Tree Height Reduction

In a rooted tree, the level of a vertex V is the distance from the root to V. A vertex U is the parent of a vertex V when U and V are connected by an edge and the level of U is exactly 1 less than the level of V.

You may perform the following reconnection operation any number of times.

1. Choose a non-root vertex V.
2. Choose a vertex U that is an ancestor of V.
3. Remove the edge between V and its current parent.
4. Connect U and V with an edge, making U the new parent of V.

The cost of an operation is the level difference between the two chosen vertices, minus 1, measured immediately before the operation.

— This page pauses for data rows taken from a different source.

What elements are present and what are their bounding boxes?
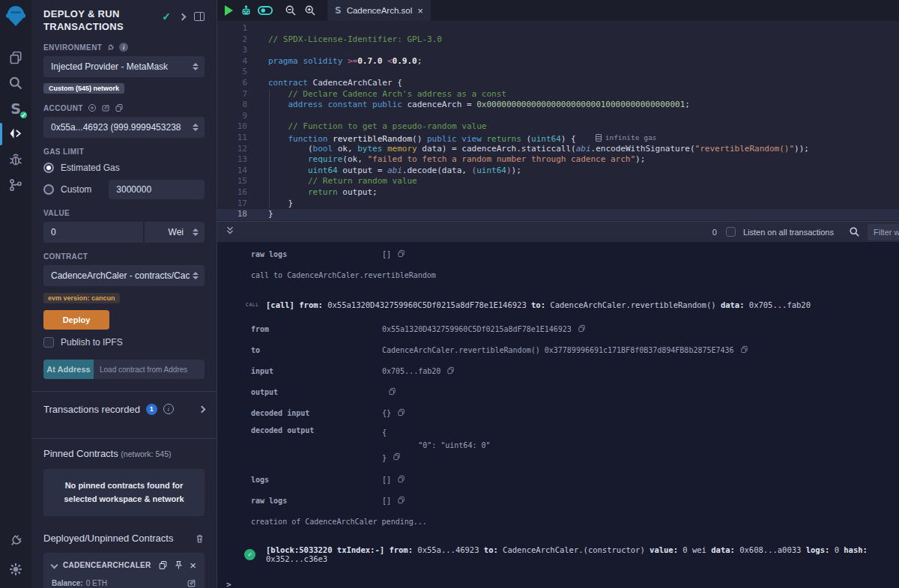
publish-ipfs-checkbox[interactable]: [43, 337, 54, 348]
environment-select[interactable]: Injected Provider - MetaMask: [43, 56, 205, 77]
code-line[interactable]: 18}: [217, 209, 899, 220]
copy-icon[interactable]: [740, 345, 748, 355]
terminal-kv-label: output: [251, 388, 382, 396]
copy-icon[interactable]: [578, 324, 586, 334]
search-icon[interactable]: [0, 70, 31, 96]
environment-label: ENVIRONMENT i: [43, 43, 205, 52]
terminal-output[interactable]: raw logs[]call to CadenceArchCaler.rever…: [217, 242, 899, 588]
code-line[interactable]: 2// SPDX-License-Identifier: GPL-3.0: [217, 34, 899, 46]
tab-cadencearch-sol[interactable]: S CadenceArch.sol ×: [327, 0, 431, 21]
copy-icon[interactable]: [388, 387, 396, 397]
code-line[interactable]: 16 return output;: [217, 187, 899, 198]
sign-message-icon[interactable]: [101, 103, 110, 112]
copy-icon[interactable]: [397, 475, 405, 485]
code-line[interactable]: 14 uint64 output = abi.decode(data, (uin…: [217, 166, 899, 177]
terminal-block-row[interactable]: ✓[block:5033220 txIndex:-] from: 0x55a..…: [217, 541, 899, 568]
line-number: 6: [217, 78, 259, 89]
terminal-kv-label: from: [251, 325, 382, 333]
code-line[interactable]: 13 require(ok, "failed to fetch a random…: [217, 154, 899, 166]
git-icon[interactable]: [0, 172, 31, 198]
terminal-filter-input[interactable]: [868, 224, 899, 240]
code-line[interactable]: 8 address constant public cadenceArch = …: [217, 100, 899, 111]
terminal-kv-value: {}: [382, 409, 391, 417]
clear-deployed-icon[interactable]: [195, 533, 205, 544]
settings-gear-icon[interactable]: [0, 557, 31, 582]
panel-forward-icon[interactable]: [179, 13, 187, 20]
code-editor[interactable]: 12// SPDX-License-Identifier: GPL-3.034p…: [217, 21, 899, 221]
terminal-kv-row: decoded input{}: [217, 402, 899, 423]
contract-select[interactable]: CadenceArchCaler - contracts/Cac: [43, 265, 205, 286]
pin-contract-icon[interactable]: [174, 560, 184, 570]
code-text: }: [259, 209, 273, 220]
code-text: // Return random value: [259, 176, 417, 187]
terminal-kv-value: CadenceArchCaler.revertibleRandom() 0x37…: [382, 346, 734, 354]
zoom-out-icon[interactable]: [281, 0, 300, 21]
code-text: [259, 45, 268, 56]
ai-copilot-icon[interactable]: [236, 0, 255, 21]
add-account-icon[interactable]: [88, 103, 97, 112]
copy-account-icon[interactable]: [115, 103, 124, 112]
deploy-run-icon[interactable]: [0, 121, 31, 147]
close-tab-icon[interactable]: ×: [417, 6, 423, 16]
copy-icon[interactable]: [447, 366, 455, 376]
account-select[interactable]: 0x55a...46923 (999.9999453238: [43, 117, 205, 138]
value-unit-select[interactable]: Wei: [145, 222, 205, 243]
at-address-input[interactable]: [94, 360, 205, 379]
collapse-contract-icon[interactable]: [51, 562, 58, 569]
code-line[interactable]: 5: [217, 67, 899, 78]
code-line[interactable]: 10 // Function to get a pseudo-random va…: [217, 121, 899, 133]
code-line[interactable]: 15 // Return random value: [217, 176, 899, 187]
pending-tx-count: 0: [712, 228, 717, 237]
custom-gas-input[interactable]: 3000000: [109, 180, 205, 199]
deployed-contracts-title: Deployed/Unpinned Contracts: [43, 533, 173, 544]
copilot-toggle-icon[interactable]: [255, 0, 275, 21]
listen-all-checkbox[interactable]: [726, 227, 736, 237]
deploy-button[interactable]: Deploy: [43, 310, 109, 330]
code-line[interactable]: 9: [217, 111, 899, 122]
file-explorer-icon[interactable]: [0, 45, 31, 70]
code-text: }: [259, 198, 293, 210]
transactions-recorded-row[interactable]: Transactions recorded 1 i: [43, 392, 205, 426]
terminal-kv-value: []: [382, 250, 391, 258]
terminal-search-icon[interactable]: [849, 226, 860, 237]
code-line[interactable]: 3: [217, 45, 899, 56]
environment-info-icon[interactable]: i: [119, 43, 128, 52]
code-line[interactable]: 11 function revertibleRandom() public vi…: [217, 133, 899, 144]
code-line[interactable]: 7 // Declare Cadence Arch's address as a…: [217, 89, 899, 100]
at-address-button[interactable]: At Address: [43, 360, 94, 379]
copy-icon[interactable]: [397, 496, 405, 506]
plugin-manager-icon[interactable]: [0, 528, 31, 554]
terminal-call-row[interactable]: CALL[call] from: 0x55a1320D432759960C5Df…: [217, 291, 899, 318]
custom-gas-radio[interactable]: [43, 184, 54, 195]
terminal-collapse-icon[interactable]: [225, 225, 235, 239]
zoom-in-icon[interactable]: [300, 0, 320, 21]
solidity-compiler-icon[interactable]: S ✓: [0, 96, 31, 121]
line-number: 10: [217, 121, 259, 133]
transactions-expand-icon[interactable]: [199, 405, 206, 413]
copy-icon[interactable]: [397, 249, 405, 259]
code-line[interactable]: 1: [217, 23, 899, 34]
estimated-gas-radio[interactable]: [43, 163, 54, 173]
terminal-text-row: call to CadenceArchCaler.revertibleRando…: [217, 264, 899, 285]
terminal-prompt[interactable]: >: [217, 580, 899, 588]
run-script-icon[interactable]: [225, 5, 233, 16]
copy-icon[interactable]: [393, 452, 401, 464]
pin-panel-icon[interactable]: [194, 12, 205, 21]
value-input[interactable]: 0: [43, 222, 143, 243]
transactions-info-icon[interactable]: i: [163, 404, 174, 414]
line-number: 11: [217, 133, 259, 144]
edit-balance-icon[interactable]: [187, 578, 196, 588]
remix-logo-icon[interactable]: [4, 4, 27, 31]
code-line[interactable]: 12 (bool ok, bytes memory data) = cadenc…: [217, 144, 899, 155]
code-line[interactable]: 4pragma solidity >=0.7.0 <0.9.0;: [217, 56, 899, 67]
debugger-icon[interactable]: [0, 147, 31, 172]
deploy-run-panel: DEPLOY & RUN TRANSACTIONS ✓ ENVIRONMENT …: [31, 0, 217, 588]
copy-icon[interactable]: [397, 408, 405, 418]
remove-contract-icon[interactable]: ×: [190, 560, 196, 571]
gas-limit-label: GAS LIMIT: [43, 148, 205, 156]
code-line[interactable]: 6contract CadenceArchCaler {: [217, 78, 899, 89]
code-line[interactable]: 17 }: [217, 198, 899, 210]
line-number: 3: [217, 45, 259, 56]
copy-address-icon[interactable]: [158, 560, 168, 570]
custom-gas-label: Custom: [61, 184, 91, 195]
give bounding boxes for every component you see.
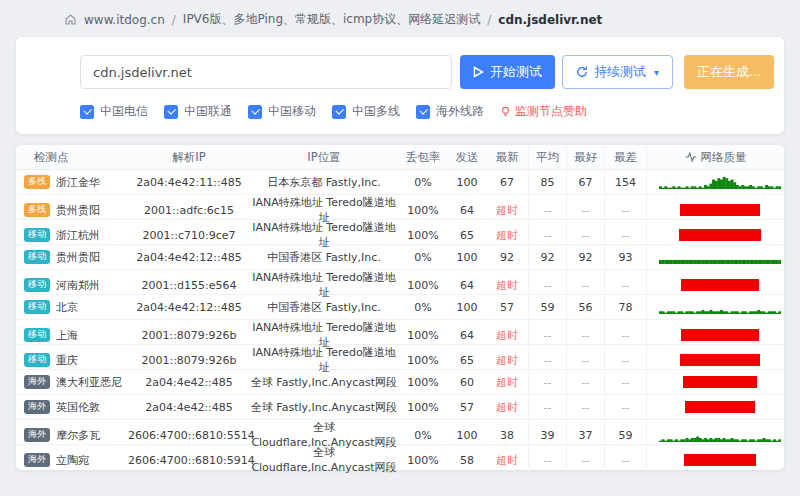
- node-cell: 海外英国伦敦: [16, 400, 128, 415]
- latest-latency: 超时: [486, 400, 528, 415]
- loss-rate: 100%: [398, 279, 448, 292]
- isp-badge: 海外: [24, 428, 50, 442]
- sponsor-link[interactable]: 监测节点赞助: [500, 103, 587, 120]
- ip-location: 中国香港区 Fastly,Inc.: [250, 300, 398, 315]
- avg-latency: --: [528, 395, 566, 419]
- timeout-bar: [679, 229, 761, 241]
- start-test-button[interactable]: 开始测试: [460, 55, 555, 89]
- ip-location: IANA特殊地址 Teredo隧道地址: [250, 270, 398, 300]
- line-checkbox-2[interactable]: 中国移动: [248, 103, 316, 120]
- line-checkbox-1[interactable]: 中国联通: [164, 103, 232, 120]
- sponsor-label: 监测节点赞助: [515, 103, 587, 120]
- node-cell: 多线贵州贵阳: [16, 203, 128, 218]
- isp-badge: 移动: [24, 278, 50, 292]
- checkbox-checked-icon: [416, 105, 430, 119]
- column-header: 解析IP: [128, 150, 250, 165]
- worst-latency: --: [604, 445, 646, 475]
- table-row: 移动上海2001::8079:926bIANA特殊地址 Teredo隧道地址10…: [16, 320, 784, 345]
- resolved-ip: 2606:4700::6810:5514: [128, 429, 250, 442]
- timeout-bar: [681, 279, 759, 291]
- node-cell: 移动北京: [16, 300, 128, 315]
- sent-count: 64: [448, 279, 486, 292]
- checkbox-label: 中国移动: [268, 103, 316, 120]
- best-latency: --: [566, 370, 604, 394]
- result-table: 检测点解析IPIP位置丢包率发送最新平均最好最差网络质量 多线浙江金华2a04:…: [16, 145, 784, 470]
- continuous-test-label: 持续测试: [594, 63, 646, 81]
- latency-sparkline: [659, 428, 781, 442]
- isp-badge: 移动: [24, 353, 50, 367]
- breadcrumb-site[interactable]: www.itdog.cn: [84, 13, 165, 27]
- resolved-ip: 2001::c710:9ce7: [128, 229, 250, 242]
- resolved-ip: 2a04:4e42::485: [128, 401, 250, 414]
- line-checkbox-0[interactable]: 中国电信: [80, 103, 148, 120]
- node-cell: 移动上海: [16, 328, 128, 343]
- sent-count: 57: [448, 401, 486, 414]
- isp-badge: 移动: [24, 300, 50, 314]
- node-name: 贵州贵阳: [56, 250, 100, 265]
- loss-rate: 100%: [398, 229, 448, 242]
- isp-badge: 海外: [24, 375, 50, 389]
- sponsor-bulb-icon: [500, 106, 511, 118]
- checkbox-checked-icon: [332, 105, 346, 119]
- resolved-ip: 2001::8079:926b: [128, 354, 250, 367]
- worst-latency: 93: [604, 245, 646, 269]
- latest-latency: 超时: [486, 353, 528, 368]
- line-checkbox-4[interactable]: 海外线路: [416, 103, 484, 120]
- generating-button: 正在生成...: [684, 55, 774, 89]
- line-checkbox-3[interactable]: 中国多线: [332, 103, 400, 120]
- table-row: 移动河南郑州2001::d155:e564IANA特殊地址 Teredo隧道地址…: [16, 270, 784, 295]
- isp-badge: 移动: [24, 250, 50, 264]
- latest-latency: 92: [486, 251, 528, 264]
- isp-badge: 移动: [24, 228, 50, 242]
- loss-rate: 100%: [398, 204, 448, 217]
- activity-icon: [685, 151, 697, 163]
- best-latency: --: [566, 445, 604, 475]
- loss-rate: 0%: [398, 251, 448, 264]
- sent-count: 65: [448, 229, 486, 242]
- table-row: 移动浙江杭州2001::c710:9ce7IANA特殊地址 Teredo隧道地址…: [16, 220, 784, 245]
- best-latency: --: [566, 395, 604, 419]
- loss-rate: 100%: [398, 454, 448, 467]
- host-input[interactable]: [80, 55, 452, 89]
- loss-rate: 100%: [398, 376, 448, 389]
- timeout-bar: [685, 401, 755, 413]
- breadcrumb: www.itdog.cn / IPV6版、多地Ping、常规版、icmp协议、网…: [0, 0, 800, 37]
- resolved-ip: 2a04:4e42:12::485: [128, 301, 250, 314]
- loss-rate: 100%: [398, 401, 448, 414]
- checkbox-checked-icon: [248, 105, 262, 119]
- column-header: IP位置: [250, 150, 398, 165]
- table-row: 海外摩尔多瓦2606:4700::6810:5514全球 Cloudflare,…: [16, 420, 784, 445]
- loss-rate: 100%: [398, 354, 448, 367]
- node-name: 浙江金华: [56, 175, 100, 190]
- latest-latency: 超时: [486, 375, 528, 390]
- worst-latency: --: [604, 370, 646, 394]
- table-row: 海外澳大利亚悉尼2a04:4e42::485全球 Fastly,Inc.Anyc…: [16, 370, 784, 395]
- sent-count: 58: [448, 454, 486, 467]
- sent-count: 100: [448, 176, 486, 189]
- ip-location: 全球 Cloudflare,Inc.Anycast网段: [250, 445, 398, 475]
- chevron-down-icon: ▾: [654, 67, 659, 78]
- resolved-ip: 2001::d155:e564: [128, 279, 250, 292]
- latest-latency: 超时: [486, 228, 528, 243]
- continuous-test-button[interactable]: 持续测试 ▾: [562, 55, 673, 89]
- avg-latency: 92: [528, 245, 566, 269]
- column-header: 最新: [486, 150, 528, 165]
- table-row: 移动重庆2001::8079:926bIANA特殊地址 Teredo隧道地址10…: [16, 345, 784, 370]
- isp-badge: 多线: [24, 175, 50, 189]
- node-cell: 海外立陶宛: [16, 453, 128, 468]
- node-cell: 海外摩尔多瓦: [16, 428, 128, 443]
- network-quality-cell: [646, 170, 784, 194]
- loss-rate: 100%: [398, 329, 448, 342]
- timeout-bar: [680, 354, 760, 366]
- node-cell: 移动贵州贵阳: [16, 250, 128, 265]
- table-row: 多线贵州贵阳2001::adfc:6c15IANA特殊地址 Teredo隧道地址…: [16, 195, 784, 220]
- node-name: 贵州贵阳: [56, 203, 100, 218]
- node-name: 河南郑州: [56, 278, 100, 293]
- column-header: 平均: [528, 145, 566, 169]
- breadcrumb-path[interactable]: IPV6版、多地Ping、常规版、icmp协议、网络延迟测试: [183, 11, 480, 28]
- timeout-bar: [683, 376, 757, 388]
- table-row: 海外立陶宛2606:4700::6810:5914全球 Cloudflare,I…: [16, 445, 784, 470]
- sent-count: 100: [448, 301, 486, 314]
- column-header: 丢包率: [398, 150, 448, 165]
- test-panel: 开始测试 持续测试 ▾ 正在生成... 中国电信中国联通中国移动中国多线海外线路…: [16, 37, 784, 134]
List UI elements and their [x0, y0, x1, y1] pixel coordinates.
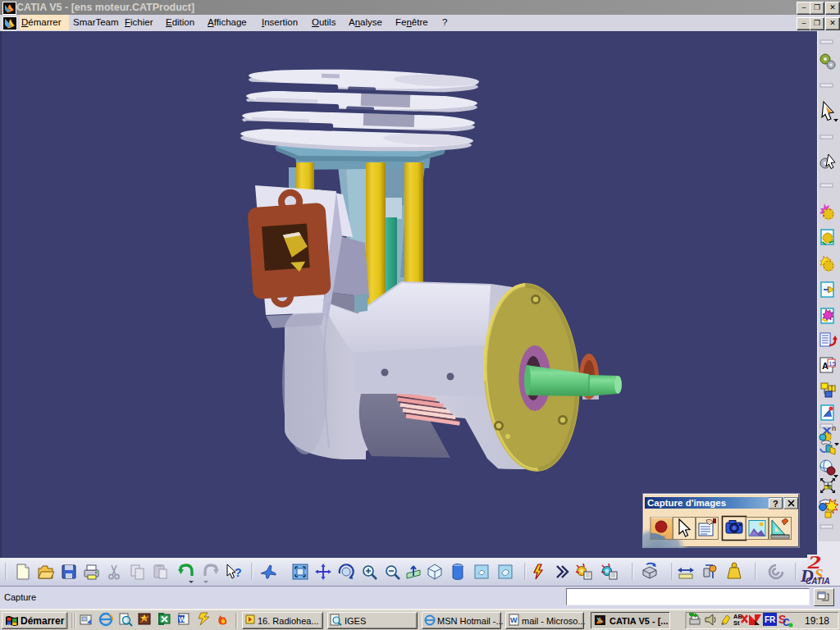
svg-text:15: 15 [829, 360, 836, 368]
svg-text:?: ? [235, 566, 242, 579]
svg-text:?: ? [773, 499, 778, 509]
svg-text:19:18: 19:18 [805, 615, 829, 627]
svg-text:Capture d'images: Capture d'images [647, 498, 726, 508]
svg-text:FR: FR [765, 615, 776, 624]
svg-text:W: W [179, 615, 186, 623]
svg-text:C: C [783, 617, 790, 628]
svg-text:W: W [510, 616, 518, 624]
svg-text:St: St [733, 619, 740, 627]
svg-text:16. Radiohea...: 16. Radiohea... [258, 616, 319, 626]
svg-text:mail - Microso...: mail - Microso... [522, 616, 586, 626]
svg-text:MSN Hotmail -...: MSN Hotmail -... [437, 616, 504, 626]
svg-text:IGES: IGES [345, 616, 366, 626]
svg-text:Démarrer: Démarrer [21, 615, 65, 627]
svg-text:CATIA V5 - [...: CATIA V5 - [... [609, 616, 669, 626]
svg-text:CATIA: CATIA [806, 577, 830, 586]
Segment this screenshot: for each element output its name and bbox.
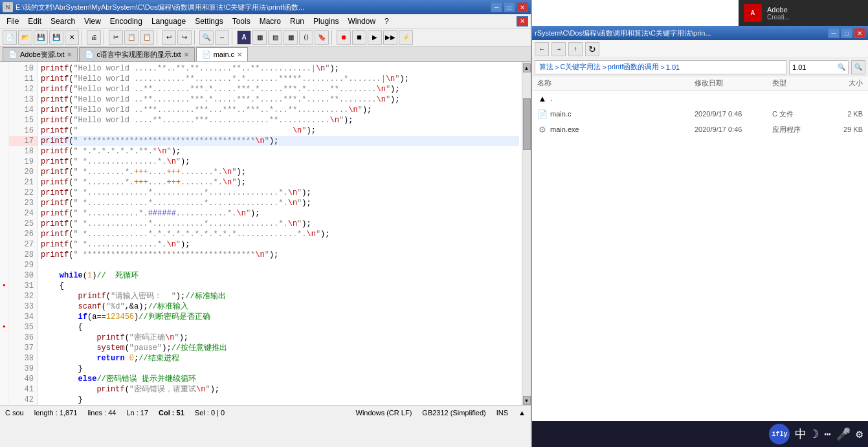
scroll-down-button[interactable]: ▼ [523, 396, 531, 405]
menu-edit[interactable]: Edit [24, 16, 45, 27]
tab-close-0[interactable]: ✕ [67, 51, 72, 58]
gutter-mark-20 [0, 166, 8, 176]
maximize-button[interactable]: □ [504, 2, 515, 12]
gutter-mark-24 [0, 207, 8, 217]
col-name[interactable]: 名称 [537, 78, 695, 88]
toolbar-btn-11[interactable]: ⚡ [399, 30, 413, 45]
list-item[interactable]: ⚙ main.exe 2020/9/17 0:46 应用程序 29 KB [532, 122, 868, 137]
gutter-mark-10 [0, 62, 8, 72]
close-button2[interactable]: ✕ [65, 30, 79, 45]
menu-tools[interactable]: Tools [228, 16, 254, 27]
toolbar-btn-6[interactable]: ▦ [252, 30, 267, 45]
play-button[interactable]: ▶ [368, 30, 382, 45]
menu-view[interactable]: View [80, 16, 105, 27]
ifly-mic-btn[interactable]: 🎤 [836, 427, 851, 441]
cut-button[interactable]: ✂ [109, 30, 123, 45]
undo-button[interactable]: ↩ [162, 30, 176, 45]
editor-close-button[interactable]: ✕ [517, 16, 528, 27]
minimize-button[interactable]: ─ [491, 2, 502, 12]
breadcrumb-sep-0: > [555, 63, 559, 71]
redo-button[interactable]: ↪ [177, 30, 192, 45]
status-eol: Windows (CR LF) [356, 409, 412, 417]
print-button[interactable]: 🖨 [87, 30, 101, 45]
line-num-29: 29 [9, 260, 38, 270]
menu-run[interactable]: Run [286, 16, 308, 27]
save-button[interactable]: 💾 [34, 30, 48, 45]
breadcrumb-part-3[interactable]: 1.01 [666, 63, 680, 71]
gutter-mark-30 [0, 269, 8, 279]
fe-forward[interactable]: → [551, 42, 566, 56]
menu-macro[interactable]: Macro [256, 16, 285, 27]
tab-close-1[interactable]: ✕ [184, 51, 189, 58]
close-button[interactable]: ✕ [517, 2, 528, 12]
search-button[interactable]: 🔍 [851, 60, 865, 74]
menu-encoding[interactable]: Encoding [106, 16, 146, 27]
file-c-size: 2 KB [824, 110, 863, 118]
menu-bar: File Edit Search View Encoding Language … [0, 14, 531, 28]
ifly-chinese-btn[interactable]: 中 [795, 426, 807, 442]
fe-toolbar: ← → ↑ ↻ [532, 40, 868, 58]
fe-refresh[interactable]: ↻ [585, 42, 599, 56]
ifly-moon-btn[interactable]: ☽ [812, 427, 819, 441]
menu-language[interactable]: Language [148, 16, 190, 27]
stop-button[interactable]: ⏹ [352, 30, 366, 45]
gutter-mark-19 [0, 155, 8, 166]
code-line-33: scanf("%d",&a);//标准输入 [41, 301, 519, 312]
scroll-up-button[interactable]: ▲ [523, 63, 531, 72]
code-line-14: printf("Hello world ..***........***...*… [41, 105, 519, 115]
code-line-35: { [41, 322, 519, 333]
col-size[interactable]: 大小 [824, 78, 863, 88]
list-item[interactable]: 📄 main.c 2020/9/17 0:46 C 文件 2 KB [532, 106, 868, 122]
gutter-mark-15 [0, 114, 8, 124]
toolbar-btn-9[interactable]: ⟨⟩ [299, 30, 313, 45]
find-button[interactable]: 🔍 [199, 30, 214, 45]
fe-minimize[interactable]: ─ [828, 28, 840, 38]
replace-button[interactable]: ↔ [215, 30, 229, 45]
tab-graphics[interactable]: 📄 c语言中实现图形的显示.txt ✕ [79, 47, 194, 61]
breadcrumb-part-1[interactable]: C关键字用法 [560, 62, 601, 72]
fe-title-controls: ─ □ ✕ [828, 28, 865, 38]
fe-back[interactable]: ← [535, 42, 549, 56]
toolbar-btn-7[interactable]: ▤ [268, 30, 282, 45]
menu-help[interactable]: ? [381, 16, 393, 27]
fe-up-dir[interactable]: ▲ . [532, 91, 868, 106]
new-button[interactable]: 📄 [3, 30, 17, 45]
code-editor[interactable]: printf("Hello world .....**..**.**......… [38, 62, 522, 405]
save-all-button[interactable]: 💾 [49, 30, 63, 45]
vertical-scrollbar[interactable]: ▲ ▼ [522, 62, 531, 405]
record-button[interactable]: ⏺ [337, 30, 351, 45]
menu-plugins[interactable]: Plugins [309, 16, 342, 27]
fe-close[interactable]: ✕ [854, 28, 865, 38]
tab-close-2[interactable]: ✕ [237, 51, 242, 58]
code-line-39: } [41, 364, 519, 374]
copy-button[interactable]: 📋 [124, 30, 139, 45]
menu-settings[interactable]: Settings [191, 16, 227, 27]
ifly-settings-btn[interactable]: ⚙ [856, 427, 863, 441]
search-box[interactable]: 🔍 [789, 60, 849, 74]
search-input[interactable] [792, 63, 838, 71]
menu-search[interactable]: Search [47, 16, 79, 27]
tab-adobe[interactable]: 📄 Adobe资源.txt ✕ [3, 47, 78, 61]
breadcrumb-part-0[interactable]: 算法 [539, 62, 553, 72]
breadcrumb[interactable]: 算法 > C关键字用法 > printf函数的调用 > 1.01 [535, 60, 786, 74]
col-type[interactable]: 类型 [772, 78, 824, 88]
scroll-thumb[interactable] [523, 98, 531, 150]
zoom-in-button[interactable]: A [237, 30, 251, 45]
menu-window[interactable]: Window [344, 16, 379, 27]
paste-button[interactable]: 📋 [140, 30, 154, 45]
ifly-dots-btn[interactable]: ⋯ [824, 427, 831, 441]
tab-main[interactable]: 📄 main.c ✕ [196, 47, 248, 61]
fe-maximize[interactable]: □ [841, 28, 852, 38]
gutter-mark-21 [0, 176, 8, 186]
menu-file[interactable]: File [3, 16, 23, 27]
code-line-26: printf(" *.............*.*.*.*.*.*.*.*.*… [41, 229, 519, 239]
breadcrumb-part-2[interactable]: printf函数的调用 [608, 62, 659, 72]
run-macro-button[interactable]: ▶▶ [383, 30, 397, 45]
toolbar-sep-2 [104, 30, 106, 45]
toolbar-btn-8[interactable]: ▦ [284, 30, 298, 45]
fe-up[interactable]: ↑ [568, 42, 583, 56]
gutter-mark-25 [0, 217, 8, 228]
toolbar-btn-10[interactable]: 🔖 [315, 30, 329, 45]
open-button[interactable]: 📂 [18, 30, 32, 45]
col-date[interactable]: 修改日期 [695, 78, 772, 88]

If V has level L1 and U has level L2 immediately before the operation, the cost is L1 - L2 - 1.

The height of a tree is K when at least one vertex has level K and no vertex has level K + 1. Given a rooted tree and a target height H, find the minimum total cost needed to make the height of the tree at most H. You may perform multiple operations.

The first line contains the number of vertices N. (1 <= N <= 100)

Each of the next N - 1 lines contains an edge of the tree in the form a b, meaning that a is the parent of b.

The vertices are numbered from 0 to N - 1, and the root is always vertex 0.

The last line contains the target height H. H is an integer between 1 and N - 1, inclusive.

Print the minimum total cost required to make the height of the tree at most H.